The effects of Yemen’s direct action in support of the besieged people of Gaza has rocked the global economy at a time when outlooks are already fragile for 2024.

The US and its allies will eventually have to justify their own role in further inflaming the situation in the Red Sea and the region as a whole – by backing Israel’s genocide of Palestinians ion Gaza. What will be their next move? 


Zero Hedge reports…

Shares of A.P. Moller-Maersk A/S in Copenhagen plunged on Thursday. This decline occurred after the world’s second-largest shipping company announced fourth-quarter earnings and guidance that fell short of analysts’ forecasts, alongside the cancellation of its stock repurchase program.

Vincent Clerc, chief executive of Maersk, wrote in a statement, “While the Red Sea crisis has caused immediate capacity constraints and a temporary increase in rates, eventually, the oversupply in shipping capacity will lead to price pressure and impact our results.”

Maersk said, “Given the heightened uncertainty, the Board of Directors has decided to immediately suspend the share buy-back programme, with a re-initiation to be reviewed once market conditions in Ocean have settled.”

Shares in Copenhagen-listed Maersk sank as much as 17% in trading on Thursday. For the week, the shares are on track to record the largest decline since the first week of November.

(…) “The outlook for 2024 appears even more challenging than 2023 in the Ocean division, as oversupply of vessels peaks and Maersk’s contract exposure provides them limited benefit from spot rate increases following Red Sea diversions,” Barclays analysts wrote in a note to clients this morning.

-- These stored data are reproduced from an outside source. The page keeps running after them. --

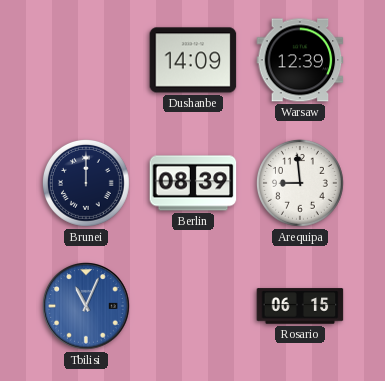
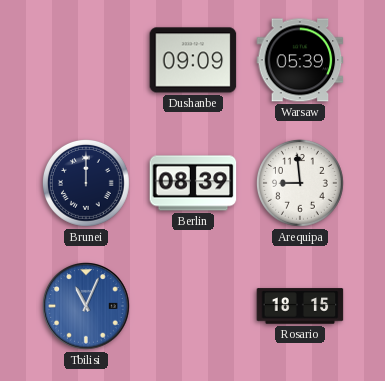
Dushanbe: 14:09 -> 09:09
Warsaw: 12:39 -> 05:39
Rosario: 06:15 -> 18:15
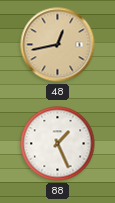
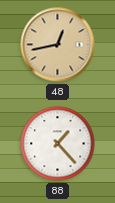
88: 1:26 -> 1:23
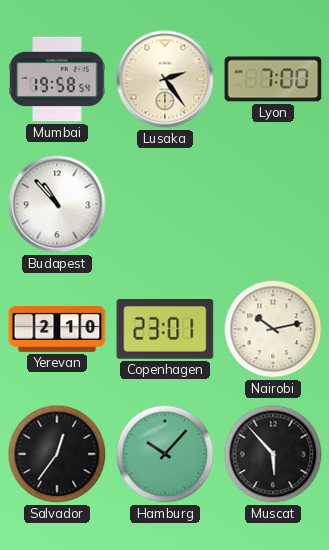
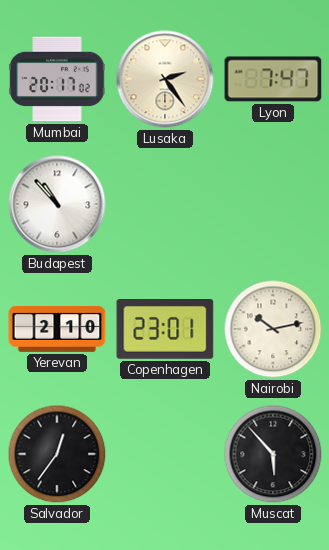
Mumbai: 19:58 -> 20:17
Lyon: 7:00 -> 7:47
Hamburg: 10:07 -> none
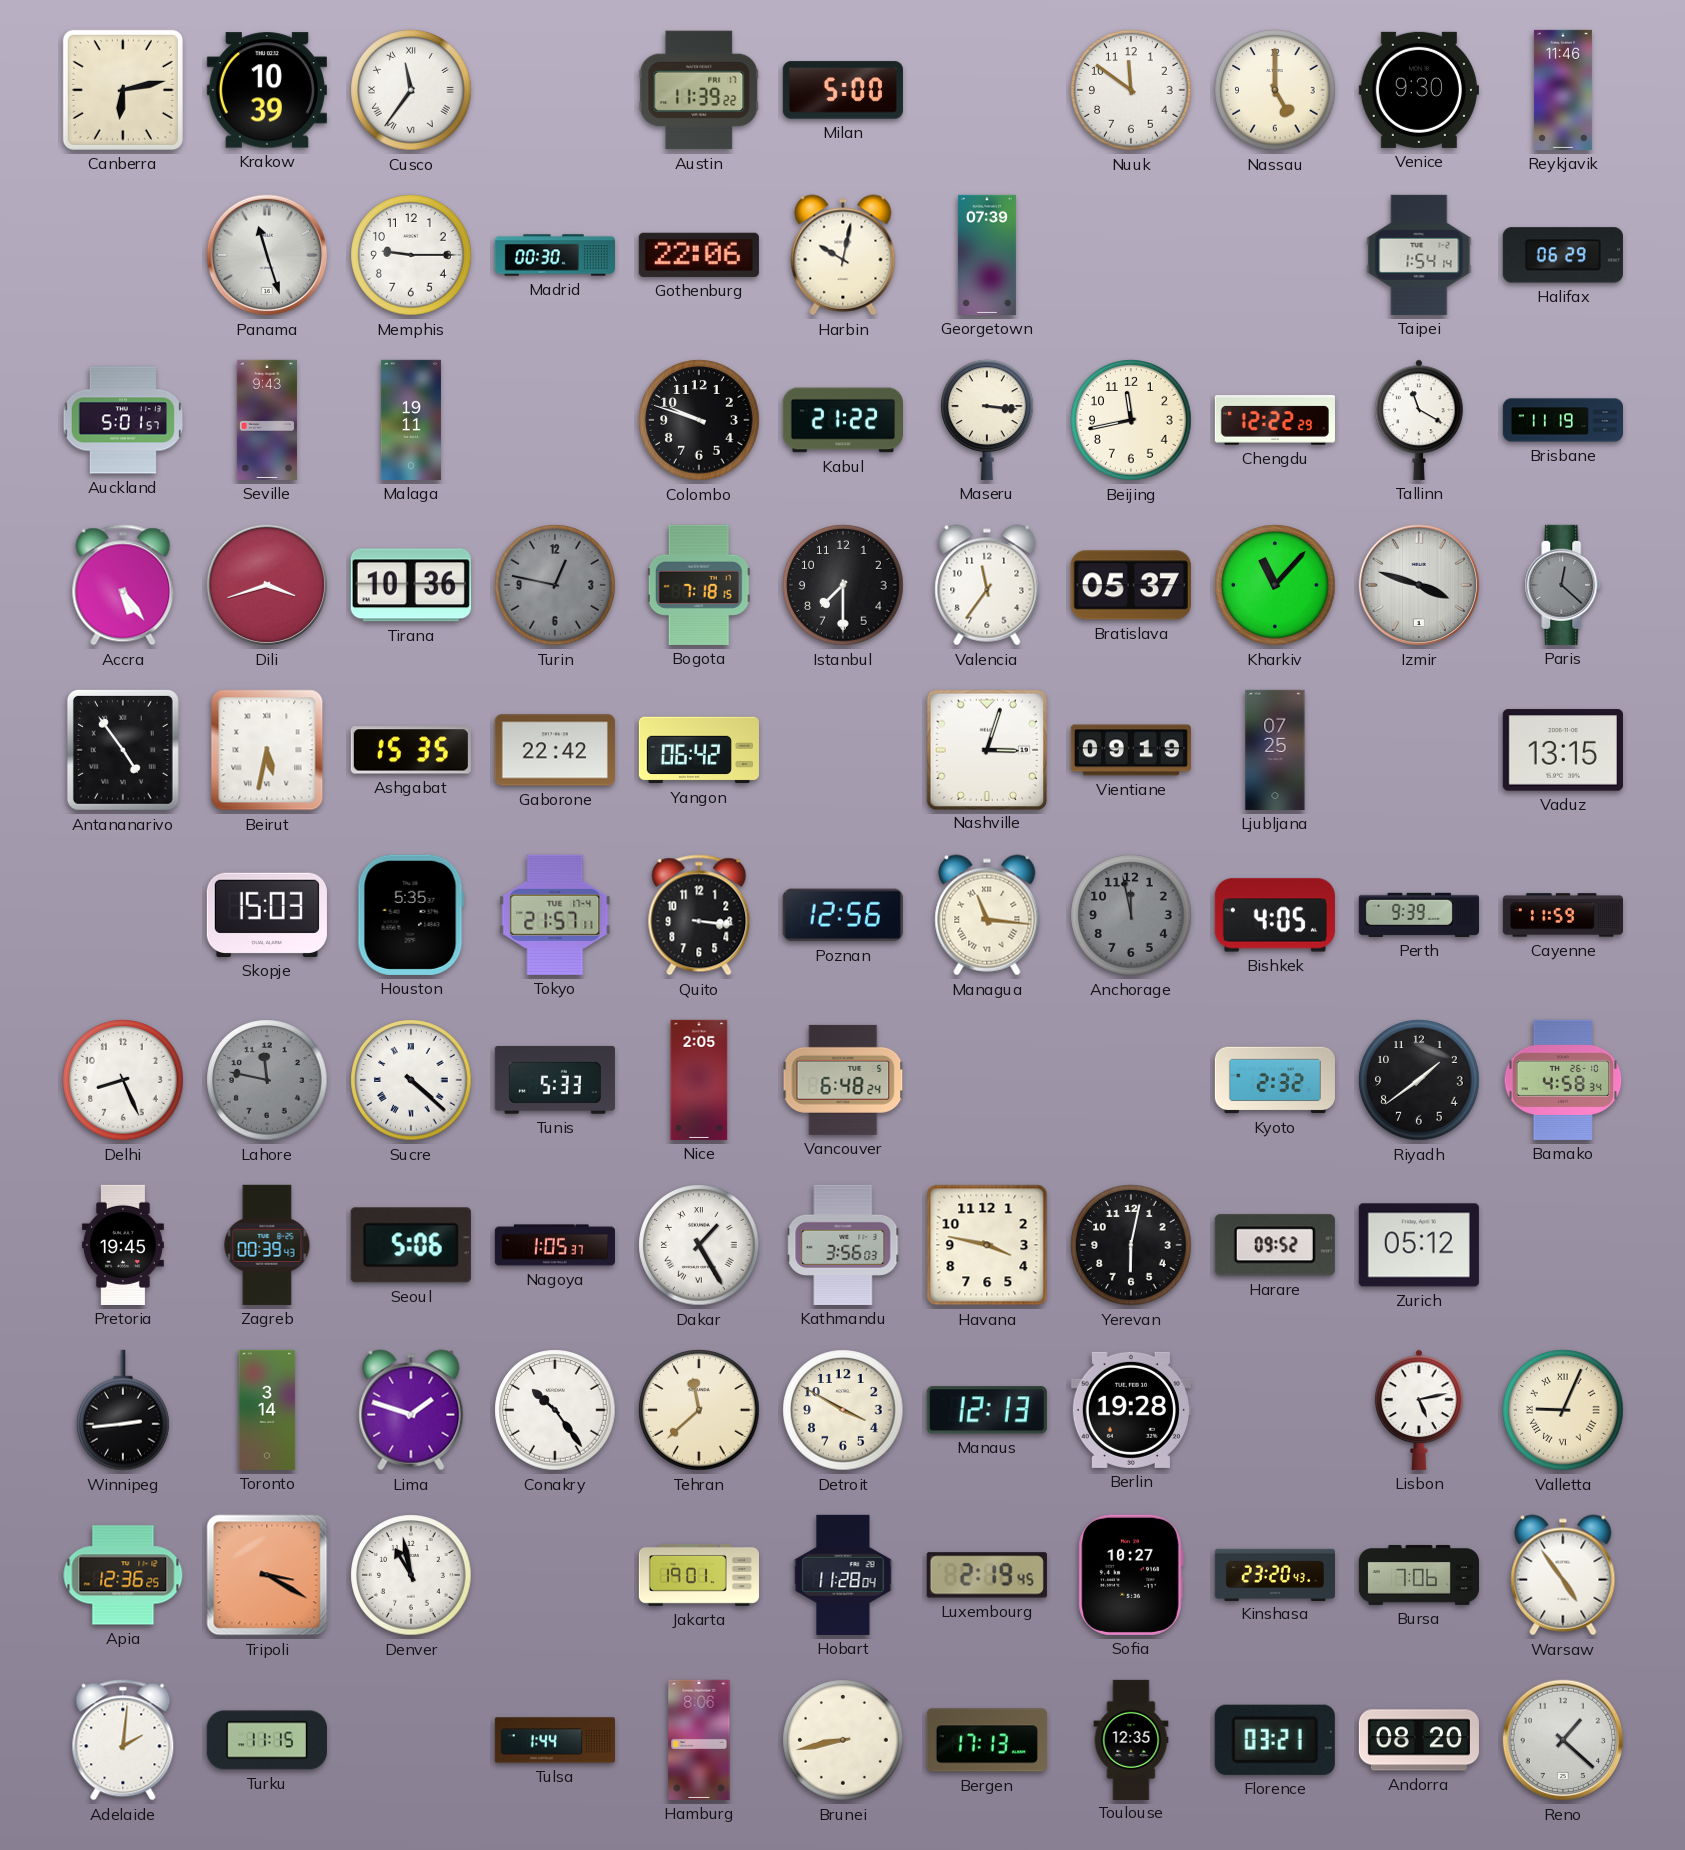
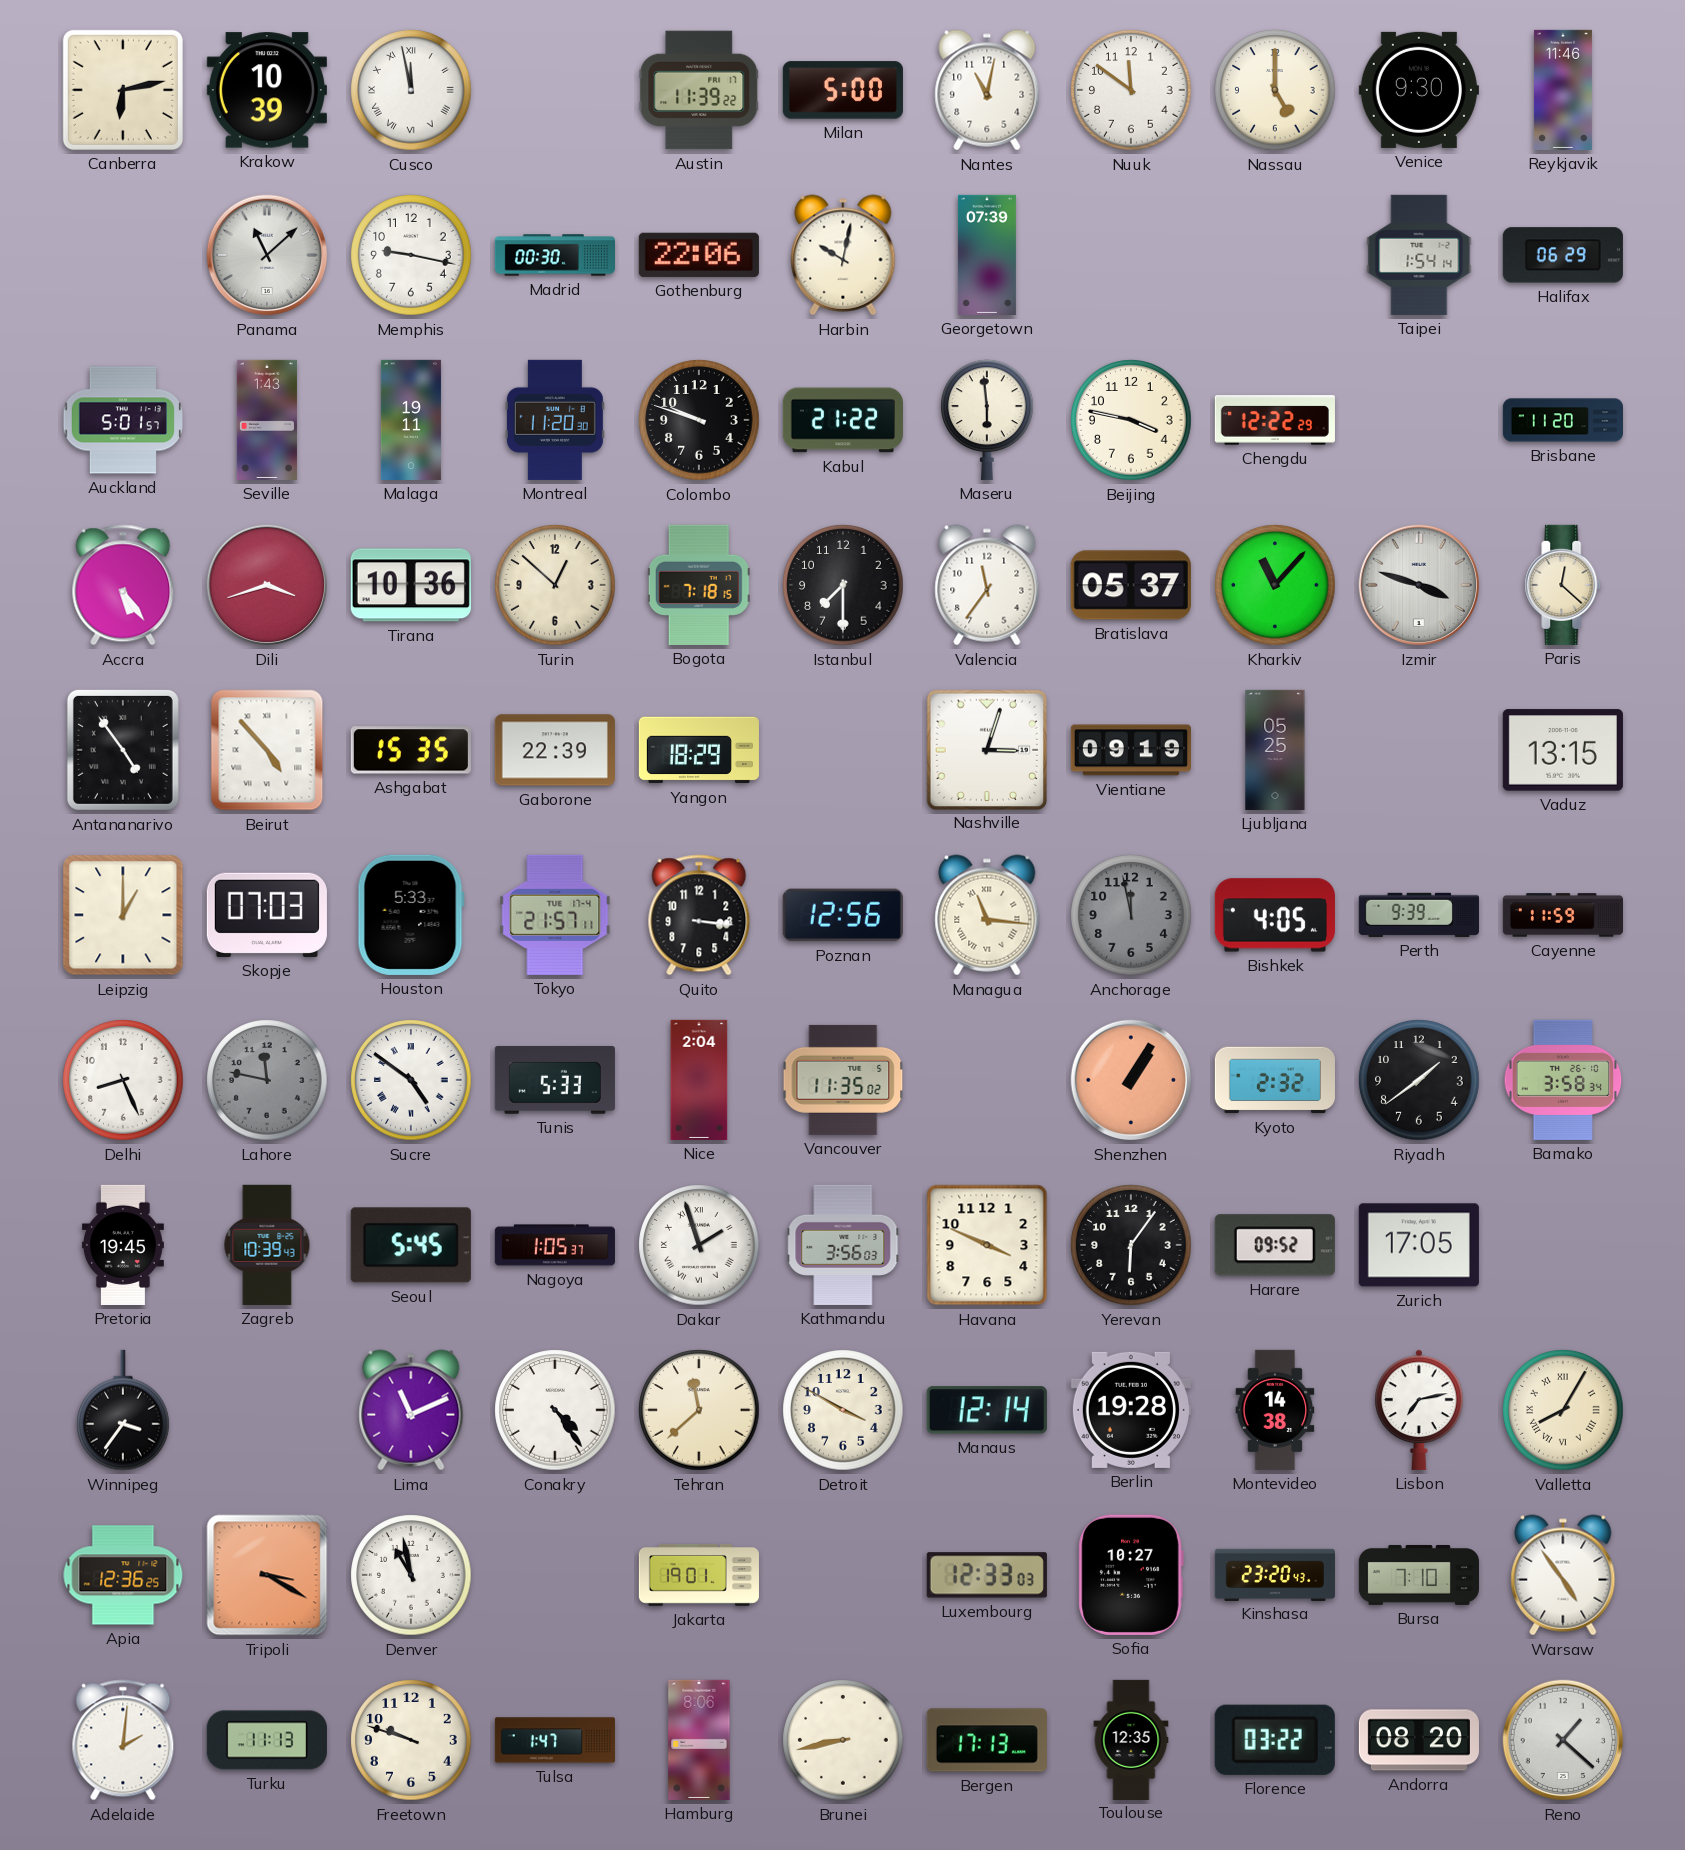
Cusco: 11:36 -> 11:58
Nantes: none -> 11:02
Panama: 11:27 -> 11:08
Memphis: 9:15 -> 9:17
Seville: 9:43 -> 1:43
Montreal: none -> 11:20
Maseru: 3:16 -> 5:59
Beijing: 11:43 -> 3:47
Tallinn: 11:20 -> none
Brisbane: 11:19 -> 11:20
Turin: 12:47 -> 12:52
Turin dial: grey -> cream
Paris dial: grey -> cream
Beirut: 5:32 -> 4:53
Gaborone: 22:42 -> 22:39
Yangon: 06:42 -> 18:29
Ljubljana: 07:25 -> 05:25
Leipzig: none -> 1:00
Skopje: 15:03 -> 07:03
Houston: 5:35 -> 5:33
Sucre: 4:22 -> 4:51
Nice: 2:05 -> 2:04
Vancouver: 6:48 -> 11:35
Shenzhen: none -> 1:05
Bamako: 4:58 -> 3:58
Zagreb: 00:39 -> 10:39
Seoul: 5:06 -> 5:45
Dakar: 1:25 -> 1:57
Havana: 3:47 -> 3:49
Yerevan: 6:02 -> 6:06
Zurich: 05:12 -> 17:05
Winnipeg: 2:44 -> 3:36
Toronto: 3:14 -> none
Lima: 1:48 -> 11:11
Conakry: 10:24 -> 4:24
Manaus: 12:13 -> 12:14
Montevideo: none -> 14:38
Lisbon: 5:13 -> 7:13
Valletta: 9:04 -> 8:05
Hobart: 11:28 -> none
Luxembourg: 2:19 -> 12:33
Bursa: 7:06 -> 7:10
Turku: 11:15 -> 11:13
Freetown: none -> 9:48
Tulsa: 1:44 -> 1:47
Florence: 03:21 -> 03:22
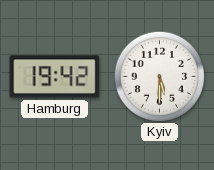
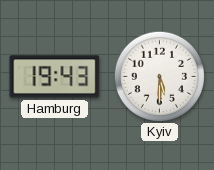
Hamburg: 19:42 -> 19:43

Maersk, like many other major shipping companies, has diverted containership sailings from the Red Sea to the Cape of Good Hope following two months of Iran-backed Houthi rebel attacks on commercial vessels. This has pressured shippers by raising container, fuel, and insurance costs, among many other costs, as well as adding 1-2 weeks to the journey.

On Monday, the OECD issued a warning in a report, stating that diverting around the Red Sea is expected to increase inflation. This comes at a moment when central banks worldwide are fighting the inflation monster…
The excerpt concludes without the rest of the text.